Testing: Questioning the Standards

For the nearly 2.5 million people who take standardized tests each year, scribbling in answers in number-two pencil on a computerized answer sheet plays a significant role in shaping their futures. It helps allow them to continue their studies or to enter a profession--such as law--in which many of the state bar examinations are standardized. No matter how one feels about the merits of tests, it is clear they are a tool used in the determination of opportunities. Many test advocates believe they help to break down old social barriers. Standardized tests, they say, move society toward a more meritocratic--as opposed to aristocratic--structure. An inherent and sometimes unrecognized danger of a meritocracy, however, is deciding who should decide which merits tests should measure and why those traits are the most important to society.

Apparently, what most educators have chosen to measure is intelligence, while ignoring values such as creativity, ingenuity, perseverance, compassion and patience.

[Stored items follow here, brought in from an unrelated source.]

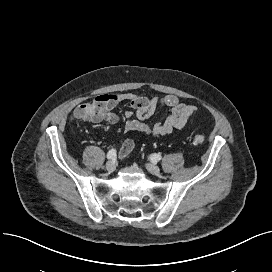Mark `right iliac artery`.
Here are the masks:
<instances>
[{
  "label": "right iliac artery",
  "mask_w": 272,
  "mask_h": 272,
  "mask_svg": "<svg viewBox=\"0 0 272 272\" xmlns=\"http://www.w3.org/2000/svg\"><path fill=\"white\" fill-rule=\"evenodd\" d=\"M115 157H116V150L115 149L109 150V152L107 153V159L112 160Z\"/></svg>",
  "instance_id": "82829eb1"
}]
</instances>
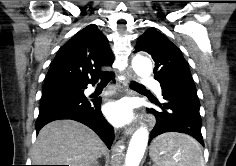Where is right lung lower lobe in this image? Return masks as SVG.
<instances>
[{"label":"right lung lower lobe","instance_id":"right-lung-lower-lobe-1","mask_svg":"<svg viewBox=\"0 0 236 166\" xmlns=\"http://www.w3.org/2000/svg\"><path fill=\"white\" fill-rule=\"evenodd\" d=\"M108 75L114 77V73ZM89 83L70 80L44 83L39 116L35 123L37 133L49 122L72 119L90 127L110 148L114 129L102 115L101 99L88 100L84 95Z\"/></svg>","mask_w":236,"mask_h":166}]
</instances>
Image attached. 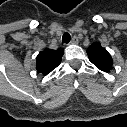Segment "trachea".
<instances>
[{"label":"trachea","mask_w":127,"mask_h":127,"mask_svg":"<svg viewBox=\"0 0 127 127\" xmlns=\"http://www.w3.org/2000/svg\"><path fill=\"white\" fill-rule=\"evenodd\" d=\"M71 40V36L69 33L65 32L62 36V42L63 43H69Z\"/></svg>","instance_id":"3493384b"}]
</instances>
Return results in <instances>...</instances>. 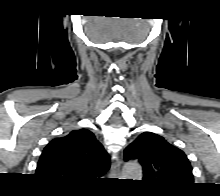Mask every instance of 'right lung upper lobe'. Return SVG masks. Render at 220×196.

The standardized test, in its present form, obviously cannot and does not attempt to measure these qualities, but it is still unclear whether in emphasizing intelligence and ignoring other positive human characteristics, the test manufacturers and their advocates are doing society a grave injustice; many seem to believe they are.

The College Board, an organization of more than 2500 colleges, schools, school systems and education associations' first gave the Scholastic Aptitude (SAT) in 1926. Previously, the Board, which was established in 1900 to standardize the admissions examinations given by Harvard, Princeton, Yale and a few other selective colleges, administered a written essay examinations. The SAT and the essays coexisted until World War II, when the Board indefinitely discontinued the latter. Educational Testing Service (ETS) officials will account and admit, to their chagrin, the stories related to the first IQ tests, which were designed for the purpose of ethnic exclusion. One run on Ellis Island in 1912 concluded that 83 per cent of Jews, 90 per cent of Hungarians, 79 per cent of Italians, and 87 per cent of Russians were "feebleminded." Other IQ tests showed women to be significantly less intelligent than men, but--magically--after sports-related and other male-skewed questions were deleted, the intelligence gap disappeared. Today, ETS may laugh at these memories, but many parents, educators and consumer activists believe that quite a few more subtle biases still exist.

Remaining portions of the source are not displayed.